The current P/S ratio of 14.27 indicates a significant premium over traditional medical device manufacturers, which appears justified by the company's high-margin recurring revenue streams and dominant market position. However, the PEG ratio of 2.36 warrants caution, as it implies that the market's growth expectations are high and leave little room for error regarding procedure volume expansion or new platform adoption.
Based on the provided quarterly data, ISRG's ROIC has trended toward 5.2% in 2026Q1, reflecting a disciplined reinvestment strategy that leverages the company's proprietary instrument ecosystem to generate consistent returns on its expanding global installed base of robotic surgical systems.
The company's ability to maintain stable returns while scaling its infrastructure suggests that the high-friction nature of its surgical ecosystem creates a durable competitive advantage. Investors should monitor whether the transition to the da Vinci 5 platform temporarily dilutes these returns as the company absorbs initial manufacturing and training costs.
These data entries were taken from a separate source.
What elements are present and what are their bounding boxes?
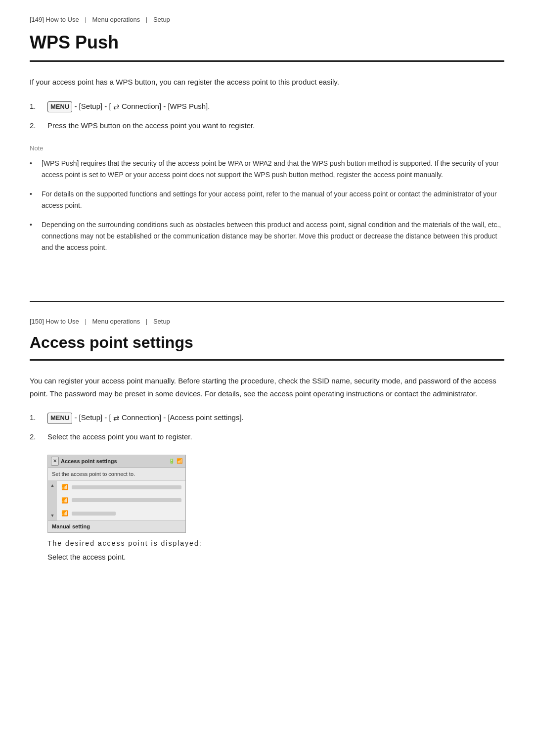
caption-line-2: Select the access point. bbox=[47, 551, 504, 563]
bullet-2: • bbox=[30, 189, 40, 200]
breadcrumb-2-page-num: [150] bbox=[30, 318, 44, 325]
ap-mockup-title: Access point settings bbox=[61, 457, 117, 466]
ap-mockup-inner: ▲ ▼ 📶 📶 📶 bbox=[48, 481, 185, 520]
title-rule-2 bbox=[30, 359, 504, 361]
step-2: 2. Press the WPS button on the access po… bbox=[30, 120, 504, 132]
ap-step-1-text-after: Connection] - [Access point settings]. bbox=[122, 413, 244, 422]
bullet-1: • bbox=[30, 158, 40, 169]
ap-mockup-footer[interactable]: Manual setting bbox=[48, 520, 185, 533]
ap-mockup-subtitle: Set the access point to connect to. bbox=[48, 468, 185, 481]
scroll-up-icon[interactable]: ▲ bbox=[50, 482, 55, 489]
ap-mockup-rows: 📶 📶 📶 bbox=[57, 481, 185, 520]
note-item-3: • Depending on the surrounding condition… bbox=[30, 219, 504, 253]
breadcrumb-2-sep2: | bbox=[146, 318, 147, 325]
section-wps-push: [149] How to Use | Menu operations | Set… bbox=[30, 15, 504, 281]
intro-text-ap: You can register your access point manua… bbox=[30, 375, 504, 400]
note-item-2: • For details on the supported functions… bbox=[30, 189, 504, 211]
page-container: [149] How to Use | Menu operations | Set… bbox=[0, 15, 534, 583]
page-title-ap: Access point settings bbox=[30, 330, 504, 355]
breadcrumb-2-part1: How to Use bbox=[46, 318, 79, 325]
note-item-1: • [WPS Push] requires that the security … bbox=[30, 158, 504, 181]
step-1: 1. MENU - [Setup] - [ ⇄ Connection] - [W… bbox=[30, 100, 504, 113]
breadcrumb-2-part3: Setup bbox=[153, 318, 170, 325]
ap-step-2-num: 2. bbox=[30, 431, 47, 443]
ap-row-text-1 bbox=[72, 485, 181, 489]
intro-text-wps: If your access point has a WPS button, y… bbox=[30, 76, 504, 89]
connection-icon-1: ⇄ bbox=[113, 101, 120, 113]
scroll-down-icon[interactable]: ▼ bbox=[50, 512, 55, 519]
ap-step-2-content: Select the access point you want to regi… bbox=[47, 431, 504, 443]
note-list: • [WPS Push] requires that the security … bbox=[30, 158, 504, 254]
ap-mockup: ✕ Access point settings 🔋 📶 Set the acce… bbox=[47, 455, 186, 533]
breadcrumb-part3: Setup bbox=[153, 16, 170, 23]
battery-icon: 🔋 bbox=[169, 457, 175, 465]
breadcrumb-1: [149] How to Use | Menu operations | Set… bbox=[30, 15, 504, 25]
note-text-3: Depending on the surrounding conditions … bbox=[42, 219, 504, 253]
step-2-content: Press the WPS button on the access point… bbox=[47, 120, 504, 132]
breadcrumb-2-sep1: | bbox=[85, 318, 86, 325]
title-rule bbox=[30, 60, 504, 62]
ap-row-2[interactable]: 📶 bbox=[57, 494, 185, 508]
ap-wifi-icon-3: 📶 bbox=[61, 509, 69, 518]
ap-step-1-text-before: - [Setup] - [ bbox=[74, 413, 111, 422]
breadcrumb-sep2: | bbox=[146, 16, 147, 23]
ap-mockup-icons: 🔋 📶 bbox=[169, 457, 182, 465]
page-title-wps: WPS Push bbox=[30, 28, 504, 57]
breadcrumb-2-part2: Menu operations bbox=[92, 318, 140, 325]
bullet-3: • bbox=[30, 219, 40, 231]
breadcrumb-page-num: [149] bbox=[30, 16, 44, 23]
menu-key-1: MENU bbox=[47, 101, 72, 113]
section-rule bbox=[30, 301, 504, 302]
steps-list-ap: 1. MENU - [Setup] - [ ⇄ Connection] - [A… bbox=[30, 412, 504, 443]
ap-wifi-icon-1: 📶 bbox=[61, 483, 69, 492]
breadcrumb-2: [150] How to Use | Menu operations | Set… bbox=[30, 317, 504, 327]
ap-mockup-scroll: ▲ ▼ bbox=[48, 481, 57, 520]
section-access-point: [150] How to Use | Menu operations | Set… bbox=[30, 317, 504, 582]
ap-step-1: 1. MENU - [Setup] - [ ⇄ Connection] - [A… bbox=[30, 412, 504, 424]
wifi-icon: 📶 bbox=[177, 457, 182, 465]
note-text-1: [WPS Push] requires that the security of… bbox=[42, 158, 504, 181]
step-1-num: 1. bbox=[30, 100, 47, 113]
ap-row-3[interactable]: 📶 bbox=[57, 507, 185, 520]
ap-row-text-2 bbox=[72, 498, 181, 502]
menu-key-2: MENU bbox=[47, 413, 72, 424]
connection-icon-2: ⇄ bbox=[113, 412, 120, 424]
ap-step-2: 2. Select the access point you want to r… bbox=[30, 431, 504, 443]
note-label: Note bbox=[30, 143, 504, 154]
ap-mockup-header-left: ✕ Access point settings bbox=[51, 457, 117, 466]
step-1-text-after: Connection] - [WPS Push]. bbox=[122, 102, 210, 110]
breadcrumb-part2: Menu operations bbox=[92, 16, 140, 23]
note-text-2: For details on the supported functions a… bbox=[42, 189, 504, 211]
ap-row-1[interactable]: 📶 bbox=[57, 481, 185, 494]
section-separator bbox=[30, 301, 504, 302]
step-1-content: MENU - [Setup] - [ ⇄ Connection] - [WPS … bbox=[47, 100, 504, 113]
ap-step-1-num: 1. bbox=[30, 412, 47, 424]
step-2-num: 2. bbox=[30, 120, 47, 132]
ap-step-1-content: MENU - [Setup] - [ ⇄ Connection] - [Acce… bbox=[47, 412, 504, 424]
ap-wifi-icon-2: 📶 bbox=[61, 496, 69, 505]
ap-close-btn[interactable]: ✕ bbox=[51, 457, 59, 466]
breadcrumb-sep1: | bbox=[85, 16, 86, 23]
steps-list-wps: 1. MENU - [Setup] - [ ⇄ Connection] - [W… bbox=[30, 100, 504, 132]
step-1-text-before: - [Setup] - [ bbox=[74, 102, 111, 110]
breadcrumb-part1: How to Use bbox=[46, 16, 79, 23]
ap-row-text-3 bbox=[72, 512, 116, 516]
caption-line-1: The desired access point is displayed: bbox=[47, 538, 504, 549]
ap-mockup-header: ✕ Access point settings 🔋 📶 bbox=[48, 455, 185, 468]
According to the latest financial filings, ISRG's asset turnover remains low at 0.14, a figure that is characteristic of a capital-intensive business model where the primary value is derived from high-margin recurring consumables rather than rapid inventory velocity or high-volume asset utilization.
The company's DSO of 52 days suggests a stable collection cycle, though the high DIO of 181 days reflects the strategic necessity of maintaining significant inventory levels to support a global installed base. This inventory intensity is a structural requirement of the business model and should not be interpreted as operational inefficiency.
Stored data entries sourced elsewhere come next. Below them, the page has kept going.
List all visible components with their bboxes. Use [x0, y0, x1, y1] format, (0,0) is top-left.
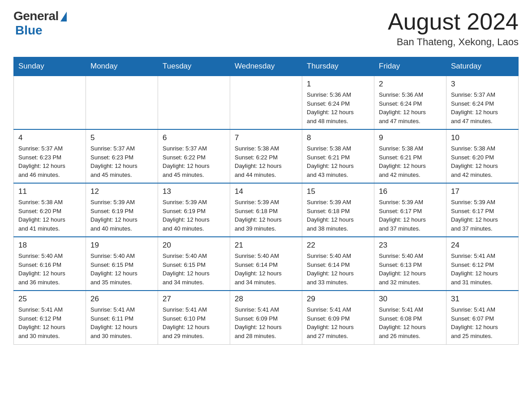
day-info: Sunrise: 5:41 AMSunset: 6:12 PMDaylight:…	[451, 252, 514, 287]
logo-blue-text: Blue	[15, 23, 43, 38]
day-info: Sunrise: 5:41 AMSunset: 6:08 PMDaylight:…	[379, 305, 442, 340]
day-info: Sunrise: 5:37 AMSunset: 6:24 PMDaylight:…	[451, 90, 514, 125]
day-info: Sunrise: 5:38 AMSunset: 6:21 PMDaylight:…	[307, 144, 369, 179]
day-number: 21	[235, 241, 297, 250]
calendar-cell: 26Sunrise: 5:41 AMSunset: 6:11 PMDayligh…	[86, 291, 158, 344]
day-info: Sunrise: 5:41 AMSunset: 6:12 PMDaylight:…	[18, 305, 81, 340]
day-number: 29	[307, 295, 369, 304]
day-number: 23	[379, 241, 442, 250]
day-info: Sunrise: 5:40 AMSunset: 6:16 PMDaylight:…	[18, 252, 81, 287]
title-area: August 2024 Ban Thateng, Xekong, Laos	[388, 9, 519, 48]
logo: General Blue	[13, 9, 67, 38]
day-header-tuesday: Tuesday	[158, 57, 230, 76]
day-info: Sunrise: 5:40 AMSunset: 6:14 PMDaylight:…	[307, 252, 369, 287]
calendar-cell: 12Sunrise: 5:39 AMSunset: 6:19 PMDayligh…	[86, 183, 158, 237]
day-header-thursday: Thursday	[302, 57, 374, 76]
day-info: Sunrise: 5:39 AMSunset: 6:17 PMDaylight:…	[451, 198, 514, 233]
calendar-cell: 17Sunrise: 5:39 AMSunset: 6:17 PMDayligh…	[446, 183, 519, 237]
day-info: Sunrise: 5:39 AMSunset: 6:18 PMDaylight:…	[235, 198, 297, 233]
day-number: 17	[451, 187, 514, 196]
day-number: 22	[307, 241, 369, 250]
day-info: Sunrise: 5:36 AMSunset: 6:24 PMDaylight:…	[379, 90, 442, 125]
day-number: 9	[379, 133, 442, 142]
day-number: 25	[18, 295, 81, 304]
day-number: 4	[18, 133, 81, 142]
day-number: 12	[90, 187, 153, 196]
day-info: Sunrise: 5:40 AMSunset: 6:14 PMDaylight:…	[235, 252, 297, 287]
day-number: 20	[163, 241, 225, 250]
day-info: Sunrise: 5:40 AMSunset: 6:15 PMDaylight:…	[90, 252, 153, 287]
logo-general-text: General	[13, 9, 59, 23]
day-number: 27	[163, 295, 225, 304]
calendar-cell: 2Sunrise: 5:36 AMSunset: 6:24 PMDaylight…	[374, 76, 446, 129]
day-info: Sunrise: 5:40 AMSunset: 6:15 PMDaylight:…	[163, 252, 225, 287]
day-info: Sunrise: 5:41 AMSunset: 6:07 PMDaylight:…	[451, 305, 514, 340]
day-number: 28	[235, 295, 297, 304]
day-number: 13	[163, 187, 225, 196]
month-title: August 2024	[388, 9, 519, 34]
calendar-cell: 19Sunrise: 5:40 AMSunset: 6:15 PMDayligh…	[86, 237, 158, 291]
day-header-sunday: Sunday	[14, 57, 86, 76]
day-info: Sunrise: 5:37 AMSunset: 6:22 PMDaylight:…	[163, 144, 225, 179]
day-number: 18	[18, 241, 81, 250]
day-header-saturday: Saturday	[446, 57, 519, 76]
calendar-cell: 7Sunrise: 5:38 AMSunset: 6:22 PMDaylight…	[230, 129, 302, 183]
calendar-table: SundayMondayTuesdayWednesdayThursdayFrid…	[13, 57, 519, 345]
calendar-cell: 18Sunrise: 5:40 AMSunset: 6:16 PMDayligh…	[14, 237, 86, 291]
calendar-cell: 27Sunrise: 5:41 AMSunset: 6:10 PMDayligh…	[158, 291, 230, 344]
day-number: 31	[451, 295, 514, 304]
day-number: 10	[451, 133, 514, 142]
calendar-cell: 16Sunrise: 5:39 AMSunset: 6:17 PMDayligh…	[374, 183, 446, 237]
day-info: Sunrise: 5:39 AMSunset: 6:19 PMDaylight:…	[90, 198, 153, 233]
day-number: 3	[451, 80, 514, 89]
logo-triangle-icon	[60, 12, 67, 21]
day-number: 15	[307, 187, 369, 196]
day-number: 1	[307, 80, 369, 89]
week-row-2: 4Sunrise: 5:37 AMSunset: 6:23 PMDaylight…	[14, 129, 519, 183]
day-number: 19	[90, 241, 153, 250]
calendar-cell: 22Sunrise: 5:40 AMSunset: 6:14 PMDayligh…	[302, 237, 374, 291]
day-number: 8	[307, 133, 369, 142]
calendar-cell: 23Sunrise: 5:40 AMSunset: 6:13 PMDayligh…	[374, 237, 446, 291]
calendar-cell: 10Sunrise: 5:38 AMSunset: 6:20 PMDayligh…	[446, 129, 519, 183]
week-row-4: 18Sunrise: 5:40 AMSunset: 6:16 PMDayligh…	[14, 237, 519, 291]
calendar-cell: 30Sunrise: 5:41 AMSunset: 6:08 PMDayligh…	[374, 291, 446, 344]
day-info: Sunrise: 5:36 AMSunset: 6:24 PMDaylight:…	[307, 90, 369, 125]
calendar-cell: 20Sunrise: 5:40 AMSunset: 6:15 PMDayligh…	[158, 237, 230, 291]
day-header-row: SundayMondayTuesdayWednesdayThursdayFrid…	[14, 57, 519, 76]
day-info: Sunrise: 5:41 AMSunset: 6:09 PMDaylight:…	[307, 305, 369, 340]
day-number: 14	[235, 187, 297, 196]
calendar-cell: 6Sunrise: 5:37 AMSunset: 6:22 PMDaylight…	[158, 129, 230, 183]
calendar-cell: 31Sunrise: 5:41 AMSunset: 6:07 PMDayligh…	[446, 291, 519, 344]
calendar-cell	[14, 76, 86, 129]
calendar-cell	[230, 76, 302, 129]
calendar-cell: 9Sunrise: 5:38 AMSunset: 6:21 PMDaylight…	[374, 129, 446, 183]
day-info: Sunrise: 5:40 AMSunset: 6:13 PMDaylight:…	[379, 252, 442, 287]
day-number: 5	[90, 133, 153, 142]
day-info: Sunrise: 5:38 AMSunset: 6:22 PMDaylight:…	[235, 144, 297, 179]
day-number: 11	[18, 187, 81, 196]
day-info: Sunrise: 5:39 AMSunset: 6:18 PMDaylight:…	[307, 198, 369, 233]
day-number: 16	[379, 187, 442, 196]
calendar-cell: 24Sunrise: 5:41 AMSunset: 6:12 PMDayligh…	[446, 237, 519, 291]
calendar-cell: 11Sunrise: 5:38 AMSunset: 6:20 PMDayligh…	[14, 183, 86, 237]
day-info: Sunrise: 5:37 AMSunset: 6:23 PMDaylight:…	[18, 144, 81, 179]
calendar-cell: 3Sunrise: 5:37 AMSunset: 6:24 PMDaylight…	[446, 76, 519, 129]
calendar-cell: 15Sunrise: 5:39 AMSunset: 6:18 PMDayligh…	[302, 183, 374, 237]
calendar-cell: 21Sunrise: 5:40 AMSunset: 6:14 PMDayligh…	[230, 237, 302, 291]
day-number: 24	[451, 241, 514, 250]
week-row-5: 25Sunrise: 5:41 AMSunset: 6:12 PMDayligh…	[14, 291, 519, 344]
calendar-cell: 4Sunrise: 5:37 AMSunset: 6:23 PMDaylight…	[14, 129, 86, 183]
day-info: Sunrise: 5:38 AMSunset: 6:20 PMDaylight:…	[18, 198, 81, 233]
week-row-3: 11Sunrise: 5:38 AMSunset: 6:20 PMDayligh…	[14, 183, 519, 237]
day-number: 2	[379, 80, 442, 89]
day-number: 6	[163, 133, 225, 142]
day-info: Sunrise: 5:39 AMSunset: 6:17 PMDaylight:…	[379, 198, 442, 233]
calendar-cell	[86, 76, 158, 129]
day-info: Sunrise: 5:38 AMSunset: 6:20 PMDaylight:…	[451, 144, 514, 179]
day-header-wednesday: Wednesday	[230, 57, 302, 76]
day-info: Sunrise: 5:41 AMSunset: 6:11 PMDaylight:…	[90, 305, 153, 340]
day-info: Sunrise: 5:37 AMSunset: 6:23 PMDaylight:…	[90, 144, 153, 179]
day-number: 7	[235, 133, 297, 142]
day-header-friday: Friday	[374, 57, 446, 76]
As reported in recent financial statements, ISRG maintains a current ratio of 17.36, providing an exceptional liquidity buffer that effectively insulates the firm from potential capital expenditure volatility or disruptions in the global medical supply chain that might impact smaller, less capitalized competitors.
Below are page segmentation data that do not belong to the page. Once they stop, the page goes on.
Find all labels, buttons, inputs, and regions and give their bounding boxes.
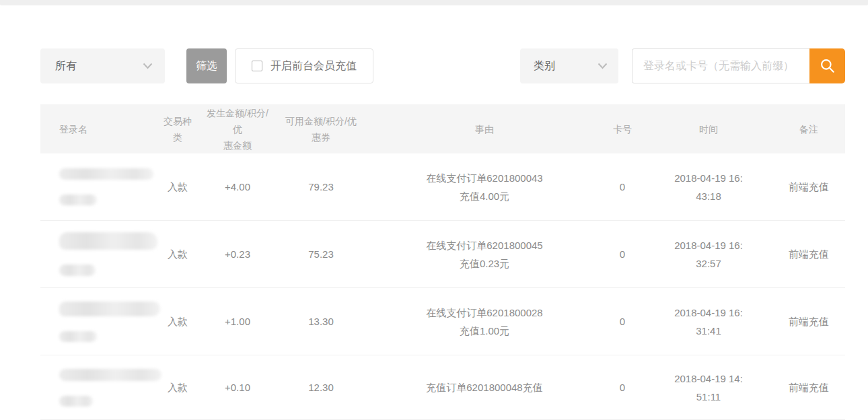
filter-button[interactable]: 筛选 [186, 48, 227, 83]
amount-cell: +0.10 [202, 355, 273, 419]
category-select-value: 类别 [534, 59, 555, 73]
search-input[interactable] [632, 48, 809, 83]
time-cell: 2018-04-19 16: 32:57 [645, 221, 772, 287]
top-divider-strip [0, 0, 868, 5]
redacted-blur-block [59, 302, 160, 316]
header-amount: 发生金额/积分/优 惠金额 [202, 104, 273, 153]
amount-cell: +1.00 [202, 288, 273, 355]
available-cell: 12.30 [273, 355, 369, 419]
chevron-down-icon [143, 63, 153, 69]
amount-cell: +0.23 [202, 221, 273, 287]
note-cell: 前端充值 [772, 288, 845, 355]
table-row: 入款 +0.10 12.30 充值订单6201800048充值 0 2018-0… [40, 355, 845, 420]
search-group [632, 48, 845, 83]
chevron-down-icon [598, 63, 608, 69]
login-name-redacted [40, 221, 153, 287]
time-cell: 2018-04-19 16: 31:41 [645, 288, 772, 355]
header-reason: 事由 [369, 104, 600, 153]
header-login-name: 登录名 [40, 104, 153, 153]
header-time: 时间 [645, 104, 772, 153]
toolbar-left-group: 所有 筛选 开启前台会员充值 [40, 48, 373, 83]
redacted-blur-block [59, 232, 157, 250]
login-name-redacted [40, 288, 153, 355]
card-number-cell: 0 [600, 153, 645, 220]
card-number-cell: 0 [600, 221, 645, 287]
toolbar-right-group: 类别 [520, 48, 845, 83]
reason-cell: 充值订单6201800048充值 [369, 355, 600, 419]
reason-cell: 在线支付订单6201800043 充值4.00元 [369, 153, 600, 220]
amount-cell: +4.00 [202, 153, 273, 220]
toolbar: 所有 筛选 开启前台会员充值 类别 [40, 48, 845, 83]
scope-select[interactable]: 所有 [40, 48, 165, 83]
table-row: 入款 +4.00 79.23 在线支付订单6201800043 充值4.00元 … [40, 153, 845, 221]
login-name-redacted [40, 153, 153, 220]
header-card-number: 卡号 [600, 104, 645, 153]
available-cell: 13.30 [273, 288, 369, 355]
front-desk-recharge-toggle[interactable]: 开启前台会员充值 [235, 48, 373, 83]
login-name-redacted [40, 355, 153, 419]
available-cell: 75.23 [273, 221, 369, 287]
trade-type-cell: 入款 [153, 288, 202, 355]
trade-type-cell: 入款 [153, 221, 202, 287]
trade-type-cell: 入款 [153, 355, 202, 419]
time-cell: 2018-04-19 14: 51:11 [645, 355, 772, 419]
search-button[interactable] [809, 48, 845, 83]
table-row: 入款 +0.23 75.23 在线支付订单6201800045 充值0.23元 … [40, 221, 845, 288]
redacted-blur-block [59, 168, 153, 180]
card-number-cell: 0 [600, 288, 645, 355]
note-cell: 前端充值 [772, 355, 845, 419]
front-desk-recharge-label: 开启前台会员充值 [270, 59, 357, 73]
note-cell: 前端充值 [772, 153, 845, 220]
search-icon [819, 57, 836, 75]
available-cell: 79.23 [273, 153, 369, 220]
table-header-row: 登录名 交易种 类 发生金额/积分/优 惠金额 可用金额/积分/优 惠券 事由 … [40, 104, 845, 153]
redacted-blur-block [59, 331, 97, 342]
reason-cell: 在线支付订单6201800028 充值1.00元 [369, 288, 600, 355]
header-note: 备注 [772, 104, 845, 153]
scope-select-value: 所有 [55, 59, 77, 73]
time-cell: 2018-04-19 16: 43:18 [645, 153, 772, 220]
redacted-blur-block [59, 195, 97, 205]
transactions-table: 登录名 交易种 类 发生金额/积分/优 惠金额 可用金额/积分/优 惠券 事由 … [40, 104, 845, 420]
redacted-blur-block [59, 369, 161, 381]
reason-cell: 在线支付订单6201800045 充值0.23元 [369, 221, 600, 287]
card-number-cell: 0 [600, 355, 645, 419]
redacted-blur-block [59, 265, 96, 276]
note-cell: 前端充值 [772, 221, 845, 287]
header-trade-type: 交易种 类 [153, 104, 202, 153]
front-desk-recharge-checkbox[interactable] [252, 61, 262, 71]
trade-type-cell: 入款 [153, 153, 202, 220]
header-available: 可用金额/积分/优 惠券 [273, 104, 369, 153]
table-row: 入款 +1.00 13.30 在线支付订单6201800028 充值1.00元 … [40, 288, 845, 355]
category-select[interactable]: 类别 [520, 48, 618, 83]
redacted-blur-block [59, 396, 93, 407]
This liquidity position is significantly stronger than the broader healthcare sector, reflecting a conservative balance sheet strategy that prioritizes financial flexibility. Such a robust position allows the company to self-fund R&D and strategic initiatives without the need for external financing, even during periods of macroeconomic uncertainty.
Based on the company's unique business model, the P/E ratio is frequently misapplied by analysts who fail to adjust for the significant non-cash impact of stock-based compensation and the shifting revenue recognition profile resulting from the company's increasing reliance on operating lease arrangements.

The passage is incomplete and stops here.